I recall on my course back in the mists of antiquity the ACTC (as it was then) staff kept banging on about discipline and dealing with people who didnt toe the line.They werent best pleased when I pointed out that what was I to do?. These people arent in the real air force and cadets werent and arent subject to QRs so as a Warrant Officer I could hardly put them on a fizzer. Plus if I did get all Mr Nasty they would just play the trump card and leave.
The look on their faces was a picture I got the impression they didnt like to be told any of what I was saying.I got a similar response when I asked why they were giving cadets a weapon(l98a1) that was never designed to do what they wanted it to do.

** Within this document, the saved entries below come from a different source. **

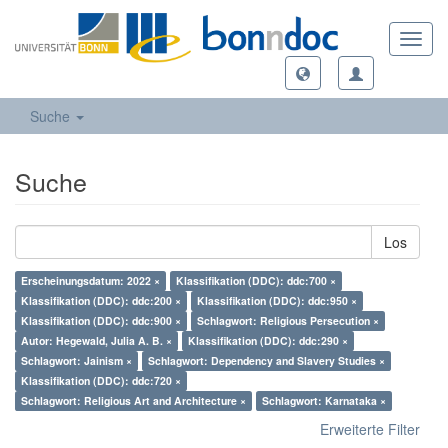
Toggl
navig
Suche
Suche
Los
Erscheinungsdatum: 2022 ×
Klassifikation (DDC): ddc:700 ×
Klassifikation (DDC): ddc:200 ×
Klassifikation (DDC): ddc:950 ×
Klassifikation (DDC): ddc:900 ×
Schlagwort: Religious Persecution ×
Autor: Hegewald, Julia A. B. ×
Klassifikation (DDC): ddc:290 ×
Schlagwort: Jainism ×
Schlagwort: Dependency and Slavery Studies ×
Klassifikation (DDC): ddc:720 ×
Schlagwort: Religious Art and Architecture ×
Schlagwort: Karnataka ×
Erweiterte Filter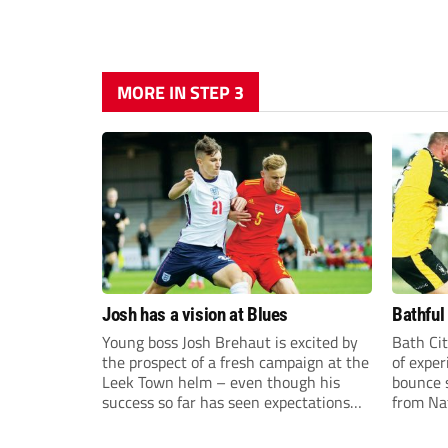
MORE IN STEP 3
Josh has a vision at Blues
Bathful
Young boss Josh Brehaut is excited by
Bath Cit
the prospect of a fresh campaign at the
of exper
Leek Town helm – even though his
bounce s
success so far has seen expectations
from Na
sky-rocket.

If staff or cadets keep failing to show up without the courtesy of telling me then I reserve the right to be unimpressed.
Pretty much how I was as a CO and now when people don’t turn without saying something, purely as it can mess up what I’m supposed to be doing.
However invoking some over the top admin process is not going to make any friends, in fact the polar opposite. Plus how many sqn cdrs have the time to do it? If we can’t exist on a heartstring tugging chat for staff and plea for parents to contact us, then we are missing something.
Why we need internal disciplinary and performance processes other than just speaking to people is mystifying? Although a cliché this still is a hobby for all but a few in HQ jobs. Unless our CO hasn’t passed on the memo that this is now a job.
This in any other place would constitute bullying. I would suggest the OP complains of such and see what happens and then leave.
You do get to feel that the whole organisation from the top down exists on a culture of corporate bullying, by virtue of inappropriate processes, although there is a real sense that some in the Corps 'get off on it", as it makes their small lives seem bigger.
The suggestion of closing squadrons is classic example of corporate bullying. The failure of a business or organisation rests wholly with the senior management, not the ‘production units’. If for instance you work in a business that is based on selling, if the things are made and not sold then that is a failure of the senior management to understand the market and or secure sales, if you are part of an organisation that exists to deliver an experience and advertises particular activities which it then doesn’t deliver it is not the fault of the ‘offices’ or ‘sites’ if things aren’t going well.